(Collected data entries)
━━━━━━━━━━━━━━━━━━━━━━━━━━━━━━

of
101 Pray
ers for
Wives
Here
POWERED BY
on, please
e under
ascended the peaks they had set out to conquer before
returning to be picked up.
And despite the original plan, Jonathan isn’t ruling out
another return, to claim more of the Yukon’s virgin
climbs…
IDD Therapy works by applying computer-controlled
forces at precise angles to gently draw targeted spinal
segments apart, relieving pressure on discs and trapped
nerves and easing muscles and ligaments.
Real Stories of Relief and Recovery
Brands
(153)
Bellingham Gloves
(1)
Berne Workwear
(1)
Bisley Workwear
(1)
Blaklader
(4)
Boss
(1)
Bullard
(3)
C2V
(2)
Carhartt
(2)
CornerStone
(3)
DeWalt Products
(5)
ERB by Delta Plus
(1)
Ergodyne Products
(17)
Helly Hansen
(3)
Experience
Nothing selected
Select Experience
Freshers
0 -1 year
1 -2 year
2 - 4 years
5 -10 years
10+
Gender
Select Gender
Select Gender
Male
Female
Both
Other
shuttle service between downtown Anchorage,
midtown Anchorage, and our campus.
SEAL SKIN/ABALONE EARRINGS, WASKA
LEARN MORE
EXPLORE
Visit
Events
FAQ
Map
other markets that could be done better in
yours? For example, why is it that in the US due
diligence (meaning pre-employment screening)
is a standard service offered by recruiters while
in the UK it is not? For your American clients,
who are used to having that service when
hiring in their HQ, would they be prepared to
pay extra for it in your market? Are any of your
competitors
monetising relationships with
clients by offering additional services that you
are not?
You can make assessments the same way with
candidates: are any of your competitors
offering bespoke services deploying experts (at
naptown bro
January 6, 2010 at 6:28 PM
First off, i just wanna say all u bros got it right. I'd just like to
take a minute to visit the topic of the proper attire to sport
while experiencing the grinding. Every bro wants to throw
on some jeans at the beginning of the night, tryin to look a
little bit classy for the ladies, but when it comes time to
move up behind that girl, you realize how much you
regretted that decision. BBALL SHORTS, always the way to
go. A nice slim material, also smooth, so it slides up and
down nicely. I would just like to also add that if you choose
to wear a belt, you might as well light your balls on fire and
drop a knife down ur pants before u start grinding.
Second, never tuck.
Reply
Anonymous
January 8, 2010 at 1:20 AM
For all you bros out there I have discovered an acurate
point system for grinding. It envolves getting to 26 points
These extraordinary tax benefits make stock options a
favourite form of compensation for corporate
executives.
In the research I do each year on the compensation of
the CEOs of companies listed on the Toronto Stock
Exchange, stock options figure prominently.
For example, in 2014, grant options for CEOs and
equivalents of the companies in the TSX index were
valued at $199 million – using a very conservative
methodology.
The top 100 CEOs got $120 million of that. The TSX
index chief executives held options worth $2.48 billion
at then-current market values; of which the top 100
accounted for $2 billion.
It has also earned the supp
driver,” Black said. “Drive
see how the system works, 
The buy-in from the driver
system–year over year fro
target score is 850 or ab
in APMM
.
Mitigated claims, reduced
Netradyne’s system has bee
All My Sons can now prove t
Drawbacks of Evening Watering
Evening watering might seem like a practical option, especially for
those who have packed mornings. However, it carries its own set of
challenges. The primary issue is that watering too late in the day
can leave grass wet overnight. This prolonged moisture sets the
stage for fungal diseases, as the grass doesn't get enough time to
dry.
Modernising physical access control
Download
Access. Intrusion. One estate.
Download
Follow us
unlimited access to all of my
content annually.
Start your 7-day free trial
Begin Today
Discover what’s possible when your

━━━━━━━━━━━━━━━━━━━━━━━━━━━━━━

> EXERCISE GOAL
Going back over the entries above, copy word for word every line from the one that has "pay extra for" on through the one that has "take a minute".

> THE COMPLETED TASK
pay extra for it in your market? Are any of your
competitors
monetising relationships with
clients by offering additional services that you
are not?
You can make assessments the same way with
candidates: are any of your competitors
offering bespoke services deploying experts (at
naptown bro
January 6, 2010 at 6:28 PM
First off, i just wanna say all u bros got it right. I'd just like to
take a minute to visit the topic of the proper attire to sport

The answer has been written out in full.